Soweit die Forderungen des österreichischen Ministeriums nicht in ihrer
Wirkung sehr platonischer Natur sind - auch mit dem besten Willen könnte
die Belgrader Regierung die großserbische Bewegung so wenig unterdrücken
wie Bismarcks Regierung in Deutschland die sozialistische Bewegung zu
unterdrücken vermochte - bedeuten sie diesem gesteigerten nationalen
Selbstgefühl einen Faustschlag ins Gesicht.

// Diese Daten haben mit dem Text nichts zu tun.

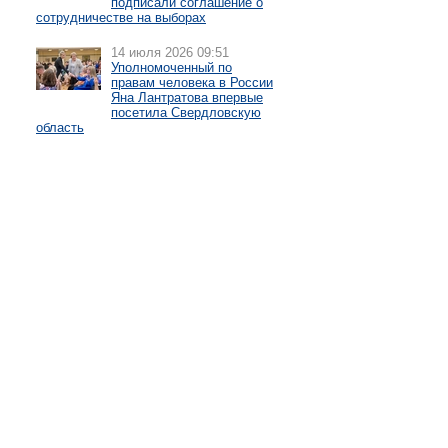
подписали соглашение о
сотрудничестве на выборах
14 июля 2026 09:51
Уполномоченный по
правам человека в России
Яна Лантратова впервые
посетила Свердловскую
область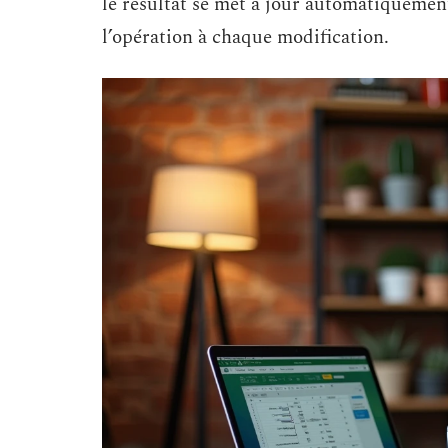
le résultat se met à jour automatiquement.
l’opération à chaque modification.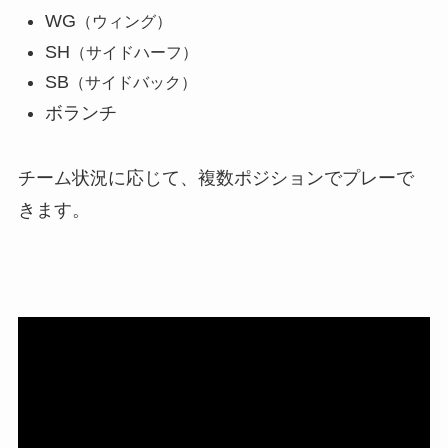
WG
（ウィング）
SH
（サイドハーフ）
SB
（サイドバック）
ボランチ
チーム状況に応じて、複数ポジションでプレーで
きます。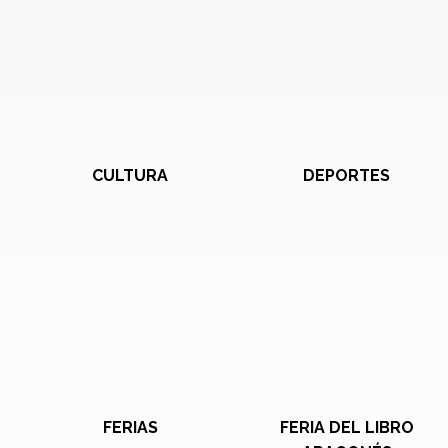
CULTURA
DEPORTES
FERIAS
FERIA DEL LIBRO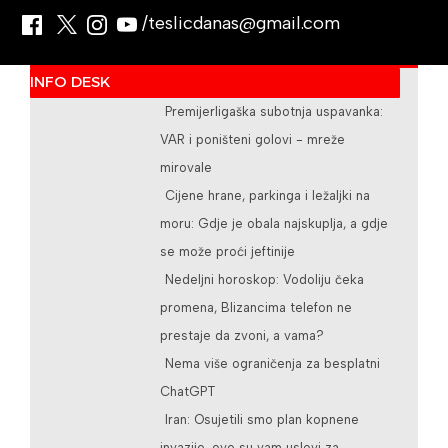
/teslicdanas@gmail.com
INFO DESK
Premijerligaška subotnja uspavanka:
VAR i poništeni golovi - mreže
mirovale
Cijene hrane, parkinga i ležaljki na
moru: Gdje je obala najskuplja, a gdje
se može proći jeftinije
Nedeljni horoskop: Vodoliju čeka
promena, Blizancima telefon ne
prestaje da zvoni, a vama?
Nema više ograničenja za besplatni
ChatGPT
Iran: Osujetili smo plan kopnene
invazije, ovo su vam uslovi za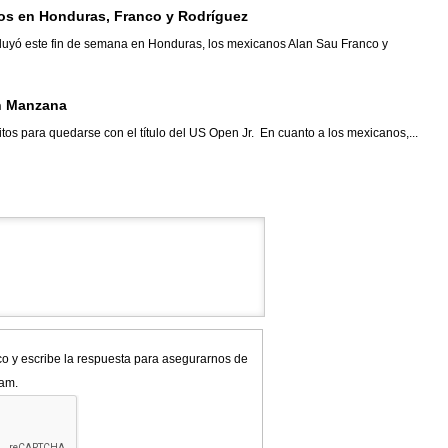
nos en Honduras, Franco y Rodríguez
cluyó este fin de semana en Honduras, los mexicanos Alan Sau Franco y
an Manzana
tos para quedarse con el título del US Open Jr. En cuanto a los mexicanos,...
co y escribe la respuesta para asegurarnos de
pam.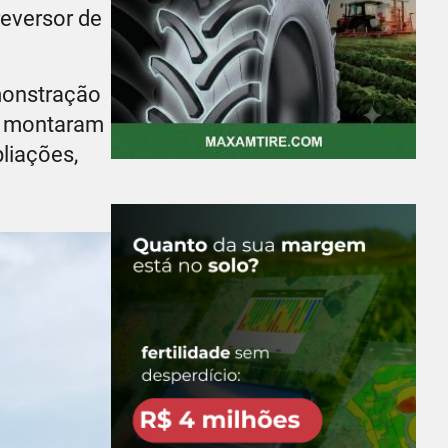
reversor de
monstração
ue montaram
liações,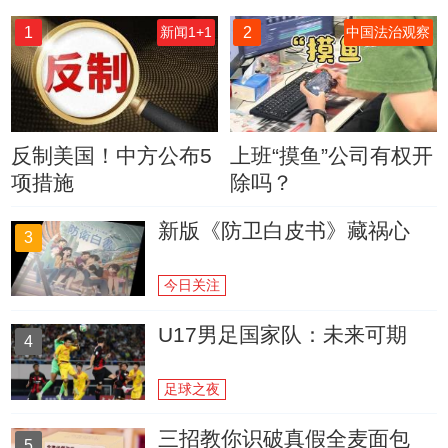
1
2
新闻1+1
中国法治观察
反制美国！中方公布5
上班“摸鱼”公司有权开
项措施
除吗？
新版《防卫白皮书》藏祸心
3
今日关注
U17男足国家队：未来可期
4
足球之夜
三招教你识破真假全麦面包
5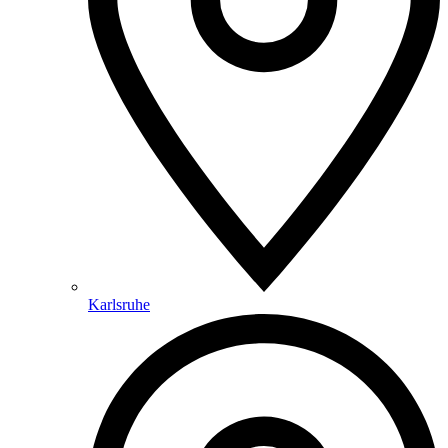
Karlsruhe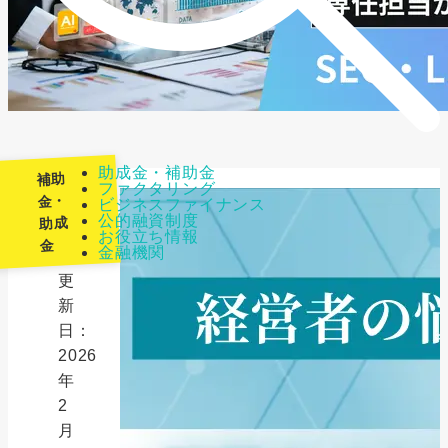
助成金・補助金
補助
ファクタリング
金・
ビジネスファイナンス
公的融資制度
助成
最
お役立ち情報
金
金融機関
終
更
新
日：
2026
年
2
月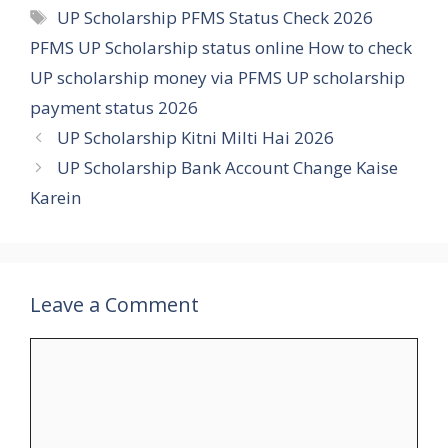
Tags
UP Scholarship PFMS Status Check 2026
PFMS UP Scholarship status online How to check
UP scholarship money via PFMS UP scholarship
payment status 2026
UP Scholarship Kitni Milti Hai 2026
UP Scholarship Bank Account Change Kaise
Karein
Leave a Comment
Comment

Ein Staat, der einwilligt, dass
auf seinem Gebiet Organe einer anderen Regierung zur Unterdrückung
irgendwelcher subversiven Bestrebungen tätig sind, begibt sich aus freien
Stücken seiner Selbstständigkeit und scheidet aus der Reihe der Länder aus,
mit denen zu rechnen ist. Nichts Geringeres aber verlangt, wider alles
geschriebene und verbreitete Völkerrecht, der Punkt 5 der Berchtholdschen
Forderungen, und die Hofräte un den Schreibstuben des k.k. Ministeriums
müssten seltsame Rosaseher sein, wenn sie glaubten, das Serbien dazu Ja
sagen würde.
Aber sie wollen ja, wie betont, den Krieg, die fanatischen Treiber der
schwarzgelben Kriegspartei, und es geht für sie gar nicht um Rechtsfragen,
sondern um Machtfragen: das Attentat von Serajewo war nur ein beiläufiger
Anlass und es handelt sich hier lediglich um ein Stück jener tolldreisten
imperialistischen Balkanpolitik Österreich-Ungarns, die nach so viel
Niederlagen endlich einmal einen Erfolg buchen will: entweder soll das
verhasste Serbien sich bin in den Staub demütigen, oder aber in einem
glorreichen Kriege zerschmettert werden.
Ein Frevel der chauvinistischen Presse Deutschlands war es, den teuren
Bundesgenossen in seinen Kriegsgelüsten auf das Äußerste anzustacheln, und
sonder Zweifel hat auch Herr v. Bethmann Hollweg Herrn Berchthold seine
Rückendeckung zugesagt. Aber in Berlin spielt man dabei ein genau so
gefährliches Spiel wie in Wien. Denn bei einer Abenteuerpolitik weiß mann
immer nur, wie sie anfängt, aber nicht, wie sie aufhört, und es wenn es zu
dem großen europäischen Zusammenstoß kommt, könnten höchst
unerwünschterweise Dinge dabei in die Binsen gehen, die auch in Deutschland
zu den "heiligsten Gütern" gezählt werden. Wie darum die Arbeiterklassen
aller Länder vor der drohenden Weltkriegsgefahr sofort in Bereitschaft
treten müssen, sollte die deutsche Regierung, wenn anders ihr an der
Erhaltung des Friedens gelegen ist, den tobenden Berserkern in Wien noch in
zwölfter Stunde sänftigend in den Arm fallen.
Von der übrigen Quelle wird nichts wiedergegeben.